Aplikasi Pilwali (Pemilihan Walikota) Kota Solok Pilkada Serentak 2024

IT Konsultan Terbaik Indonesia

Pelaku dan Korban Tragedi 1965 Sama-sama Depresi

  • 19 April 2016 - 20:08 WIB

PSIKIATER Mahar Agusno, mengatakan baik korban maupun pelaku pembantaian pasca Gerakan 30 September 1965 sama-sama mengalami depresi. Bahkan, menurut Mahar, depresi yang dialami pelaku lebih berat dibandingkan korban.

Mahar mengatakan pelaku lebih merasa tersiksa ketika semakin tua, dan mendekati kematian. 'Saya pernah menangani klien yang dulunya sebagai tentara dan membunuh orang PKI. Dia mengalami gangguan stress pasca-trauma hingga menderita stroke. Dan dia bermimpi bermain bola dengan orang yang dibunuhnya,' kata Mahar dalam hari kedua Simposium Nasional Tragedi 1965 di Jakarta, Selasa (19/4/2016).

Sementara dari sisi korban, Mahar menuturkan terjadi gejala gangguan kesehatan jiwa setiap kali kliennya menghadapi peningkatan permasalahan hidup, yang mengingatkan peristiwa traumatik itu. 

Berdasarkan penelitiannya pada 46 korban dalam rentang usia 48 sampai 85 tahun di Yogyakarta sepanjang 2014-2016, secara mendetail masalah yang dihadapi korban tragedi 1965 bisa dikelompokkan dalam depresi, pengalaman traumatis, penyakit organik, keluhan yang berkaitan dengan lingkungan dan berkaitan dengan pemenuhan kebutuhan sehari-hari. 

'Mereka juga sering merasa karena tidak bisa berbuat apapun akibat sudah tua, lemah serta sebagian sakit-sakitan,' imbuhnya.

Gejala yang juga diakibatkan oleh pengalaman traumatis juga menyebabkan mereka tidak mau mengikuti kegiatan atau berita politik. Mereka takut kejadian yang sama dialami anak cucu, mimpi disiksa, hingga merasa terus dimonitor.

Lebih jauh lagi, mereka merasa khawatir akan keselamatan orang yang menolongnya dan takut, jika diberikan pelayanan akan berujung pada penangkapan. Mereka juga masih merasa didiskriminasi dan dianggap bersalah serta merasa sistem sekarang belum memulihkan keaadan mereka.

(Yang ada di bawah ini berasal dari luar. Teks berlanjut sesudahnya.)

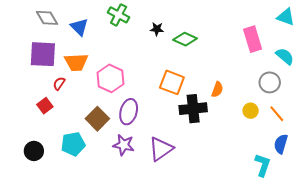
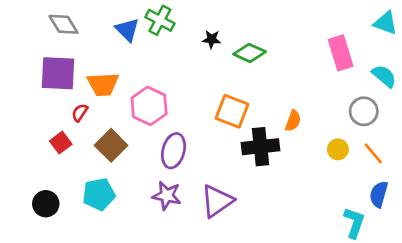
blue triangle: (79, 27) -> (127, 30), moved
brown square: (97, 119) -> (111, 145), moved

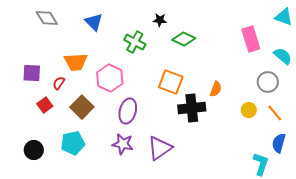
green cross: (160, 20) -> (135, 42), moved
black star: (212, 39) -> (160, 20), moved
purple square: (58, 73) -> (32, 73), moved, size x0.7

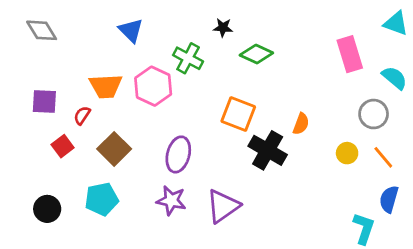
gray diamond: (47, 18) -> (42, 30), moved
pink hexagon: (110, 78) -> (153, 86), moved
black cross: (192, 108) -> (268, 150), turned 36

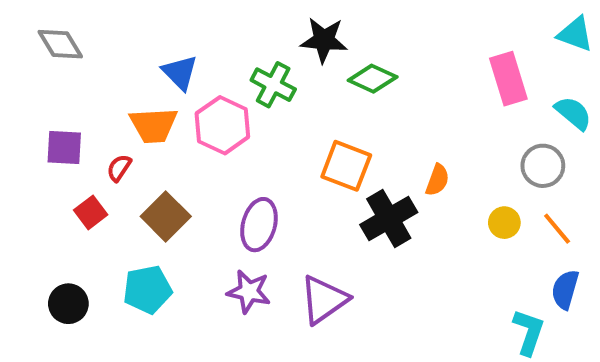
black star: (223, 28) -> (324, 40), size x1.6
blue triangle: (131, 30) -> (180, 73), moved
black cross: (268, 150) -> (389, 219), turned 30

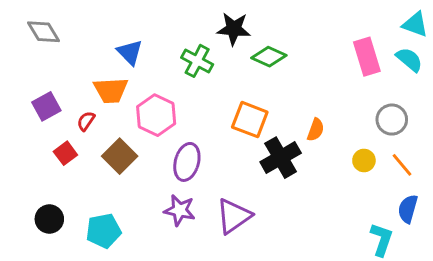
cyan semicircle: (573, 113) -> (409, 60), moved
pink hexagon: (222, 125) -> (156, 115), moved
purple square: (64, 148) -> (46, 106), turned -32
cyan pentagon: (147, 289) -> (103, 231), moved

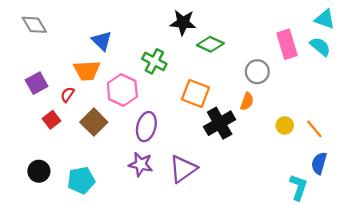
green cross: (197, 61) -> (154, 61), moved
gray circle: (392, 120) -> (257, 72), moved

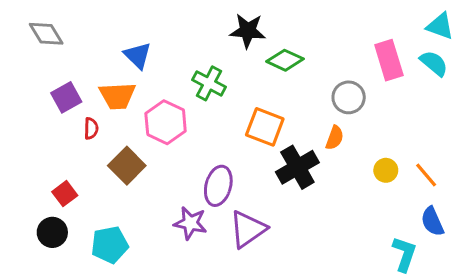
purple square: (37, 83) -> (66, 97), moved
red semicircle: (67, 95) -> (91, 128), turned 147
red square: (51, 120) -> (65, 194), moved
purple ellipse: (146, 127) -> (218, 186), moved
blue semicircle: (319, 163) -> (432, 221), turned -40

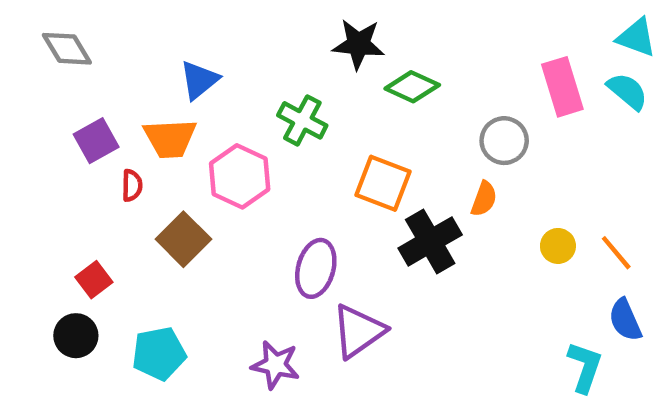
blue triangle: (138, 56) -> (199, 80), turned 36
purple star: (190, 223) -> (275, 365), moved

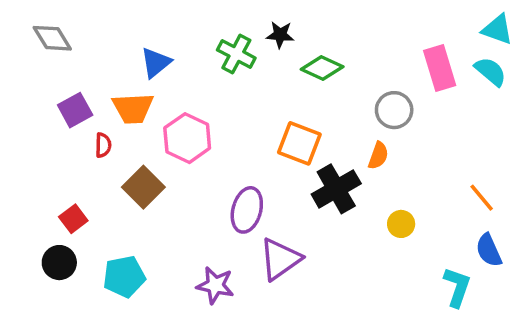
black star: (358, 44) -> (280, 35), size x0.7
green cross: (302, 120) -> (236, 54), moved
yellow circle: (558, 246) -> (401, 224), moved

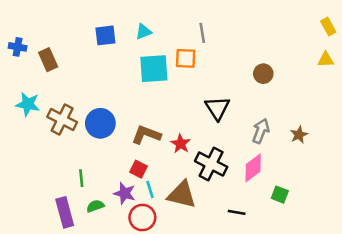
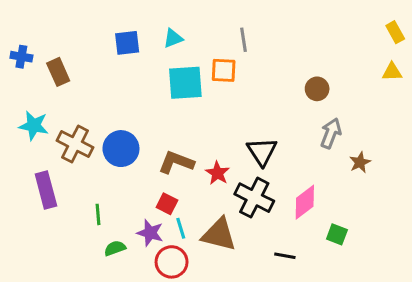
black triangle: (217, 108) -> (262, 152), moved
gray arrow: (261, 131) -> (331, 133), moved
purple rectangle: (65, 212) -> (46, 190), moved

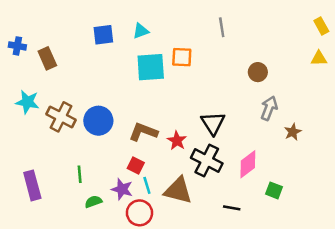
gray line: (244, 40) -> (222, 27), moved
purple rectangle: (46, 190) -> (32, 185), moved

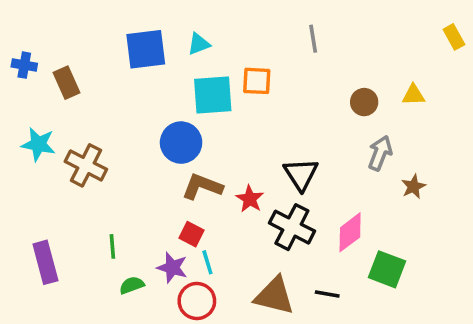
blue square: (103, 35) -> (146, 49), size x1.4
yellow triangle: (319, 58) -> (413, 95), moved
blue circle: (98, 121) -> (181, 143), moved
brown triangle: (178, 190) -> (274, 296), moved
green square: (274, 190) -> (387, 269), size x1.5

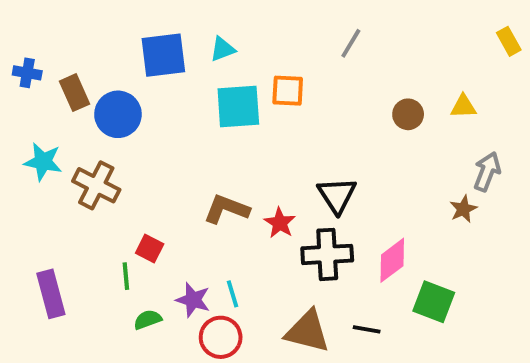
gray line: (313, 39) -> (351, 43), turned 40
blue circle: (181, 143) -> (118, 114), moved
gray arrow: (380, 153) -> (487, 172), moved
black cross: (292, 227) -> (327, 254), turned -30
red square: (192, 234) -> (150, 248), moved

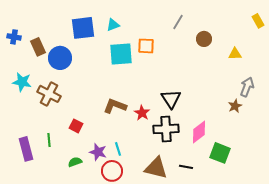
brown circle: (408, 114) -> (204, 39), moved
green line: (126, 276) -> (49, 140), moved

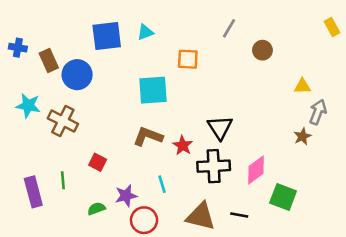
cyan square: (121, 54) -> (153, 90), moved
yellow triangle: (235, 54) -> (302, 86), moved
cyan line: (118, 149) -> (162, 184), moved
purple star: (98, 152) -> (126, 196), turned -30

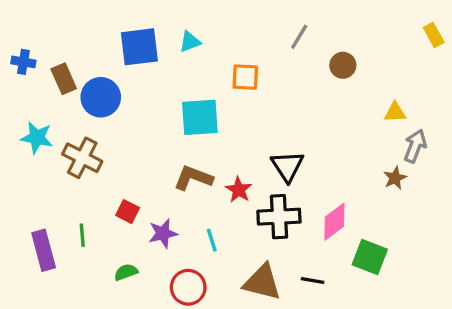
purple star: (126, 196) -> (163, 233), moved

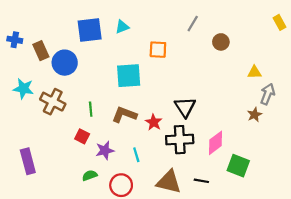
green line: (82, 235) -> (91, 109), moved
green semicircle: (126, 272) -> (90, 175), moved

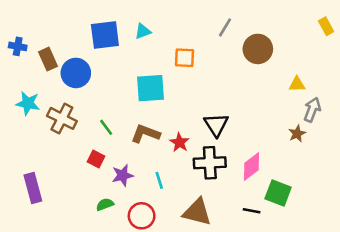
brown circle: (221, 42) -> (258, 49), size x1.5
green line: (91, 109) -> (106, 127), turned -32
black line: (201, 181) -> (252, 211), moved

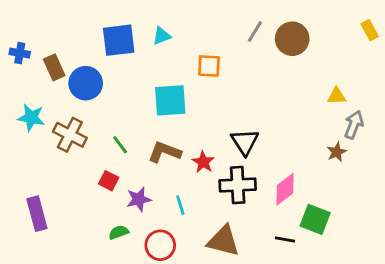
brown circle: (258, 49) -> (292, 39), moved

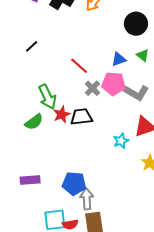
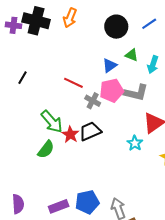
blue pentagon: (74, 184) -> (87, 202), moved

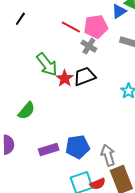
blue triangle: (110, 66) -> (119, 11), moved
pink pentagon: (112, 90) -> (96, 27), moved
green semicircle: (46, 149) -> (26, 111), moved

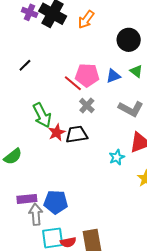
blue triangle: (119, 11) -> (113, 76), moved
pink pentagon: (96, 27) -> (87, 75), moved
gray arrow: (108, 155) -> (36, 214), moved

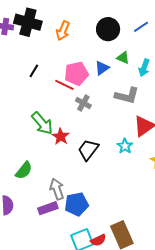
orange arrow: (86, 20) -> (63, 31), moved
black line: (25, 65) -> (34, 71), moved
black trapezoid: (77, 134) -> (88, 150), moved, turned -30
gray arrow: (36, 214) -> (57, 189), moved

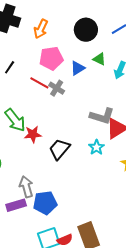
pink pentagon: (76, 74) -> (51, 58), moved
gray L-shape: (127, 96) -> (102, 116), moved
gray cross: (83, 103) -> (57, 88), moved
red star: (61, 136) -> (33, 134), turned 30

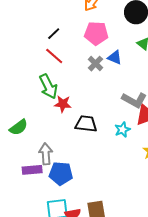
blue triangle: (78, 68) -> (115, 57), moved, turned 42
red line: (39, 83) -> (54, 56), moved
black trapezoid: (60, 149) -> (86, 124), turned 45

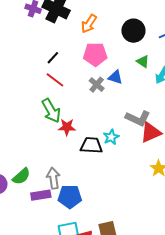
green semicircle: (19, 127) -> (21, 176), moved
cyan star: (123, 130) -> (111, 137), moved

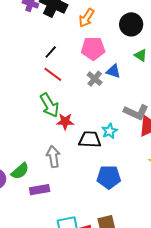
gray arrow: (53, 178) -> (53, 157), moved
blue pentagon: (70, 197) -> (109, 177), moved

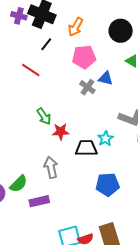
black line: (51, 52) -> (46, 44), moved
red line: (53, 74) -> (31, 70), moved
green arrow: (49, 105) -> (44, 116), size x0.7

Mahar menambahkan, hampir semua merasakan kesulitan hidup karena harta bendanya habis dan sudah tak bisa bekerja dengan baik. Oleh sebab itu klien perlu segera dicukupi kebutuhan dasarnya, dia berharap hal ini akan mempunyai efek penyembuhan psikologis yang jauh lebih baik.

'Di samping pemenuhan kebutuhan pangan, sandang, papan dan jaminan kesehatan, mereka juga perlu mendapat jaminan untuk

mendapatkan rasa aman agar bisa hidup lebih tenang,' kata dia.

Sementara tokoh NU, Imam Aziz mengatakan kaum perempuan korban tragedi 1965 mengidap trauma lebih mendalam. 'Karena perempuan sasaran yang menjadi objek kekerasan adalah seksual,' kata Imam.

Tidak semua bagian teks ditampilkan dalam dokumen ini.